Catherine Mapusua, head of lending at Australian fintech WLTH has noted that although the Coalition’s proposed scheme has no age, property or income thresholds, it is “somewhat limited as to who it can help”.
“It mostly benefits the older generations who have a substantial amount in their superannuation and have not yet bought their first home,” Ms Mapusua said.
“Even though super is utilised to form part of the deposit, up to $50,000, first home buyers will still need to have saved a 5 per cent contribution genuinely. This is something that a lot of first home buyers are struggling to achieve.”
The cash rate has already started to swing upwards, marking its first increase earlier this month. Ms Mapusua stated that as mortgages rates are set to climb, the need for larger deposits is emphasised, to “avoid mortgage stress from overwhelming loan repayments”.
In that way, the scheme could let buyers retain some of their cash savings, to cushion themselves against future rate rises, Ms Mapusua added.

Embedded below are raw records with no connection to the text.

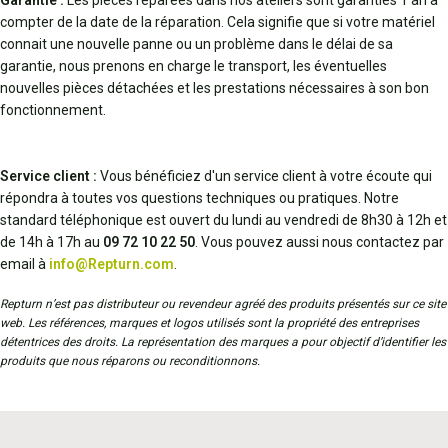
Garantie :
Les pièces réparées dans nos ateliers sont garanties 1 an à
compter de la date de la réparation. Cela signifie que si votre matériel
connait une nouvelle panne ou un problème dans le délai de sa
garantie, nous prenons en charge le transport, les éventuelles
nouvelles pièces détachées et les prestations nécessaires à son bon
fonctionnement.
Service client :
Vous bénéficiez d'un service client à votre écoute qui
répondra à toutes vos questions techniques ou pratiques. Notre
standard téléphonique est ouvert du lundi au vendredi de 8h30 à 12h et
de 14h à 17h au
09 72 10 22 50
. Vous pouvez aussi nous contactez par
email à
info@Repturn.com
.
Repturn n’est pas distributeur ou revendeur agréé des produits présentés sur ce site
web. Les références, marques et logos utilisés sont la propriété des entreprises
détentrices des droits. La représentation des marques a pour objectif d’identifier les
produits que nous réparons ou reconditionnons.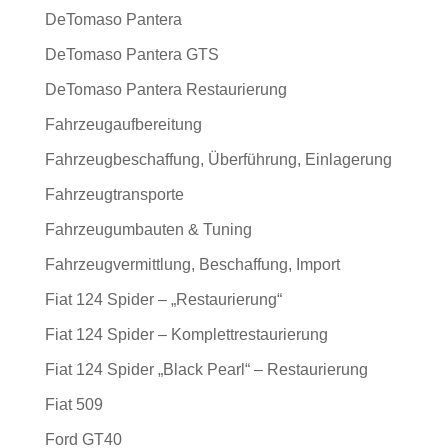
DeTomaso Pantera
DeTomaso Pantera GTS
DeTomaso Pantera Restaurierung
Fahrzeugaufbereitung
Fahrzeugbeschaffung, Überführung, Einlagerung
Fahrzeugtransporte
Fahrzeugumbauten & Tuning
Fahrzeugvermittlung, Beschaffung, Import
Fiat 124 Spider – „Restaurierung“
Fiat 124 Spider – Komplettrestaurierung
Fiat 124 Spider „Black Pearl“ – Restaurierung
Fiat 509
Ford GT40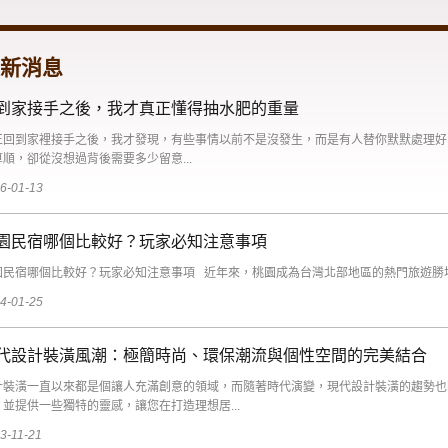
新消息
到家接手之後，我才真正懂得抽水肥的重量
正回到家裡接手之後，我才發現，有些事情以前不是沒發生，而是有人替你默默處理好
算順，卻從沒想過背後需要多少留意...
6-01-13
園民宿哪個比較好？玩家必知注意事項
園民宿哪個比較好？玩家必知注意事項 近年來，桃園成為台灣北部地區的熱門旅遊勝地
4-01-25
代設計裝潢風潮：極簡時尚、環保潮流與個性空間的完美結合
計裝潢一直以來都是個讓人充滿創意的領域，而隨著時代演變，現代設計裝潢的趨勢也
，並提供一些獨特的靈感，讓您在打造理想居...
3-11-21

However, she still believes the grant “won’t directly rectify the problem at hand”.
“As property prices further increase with the new demand, it makes it more difficult for young Australians who don’t have a large superannuation to get into the market,” she said.
“I personally believe it helps those who already have a more secure financial future to the detriment of those who need it more.”
Lendi Group chief executive David Hyman has similarly said that the Super Home Buyer Scheme “steers in the right direction” when addressing housing affordability, but it has limitations.
He referred to Australian Bureau of Statistics (ABS) data, which showed the median super balance for consumers aged between 25-34 was around $25,000 in June – meaning the proposed scheme would be more beneficial to first home buyers on higher incomes.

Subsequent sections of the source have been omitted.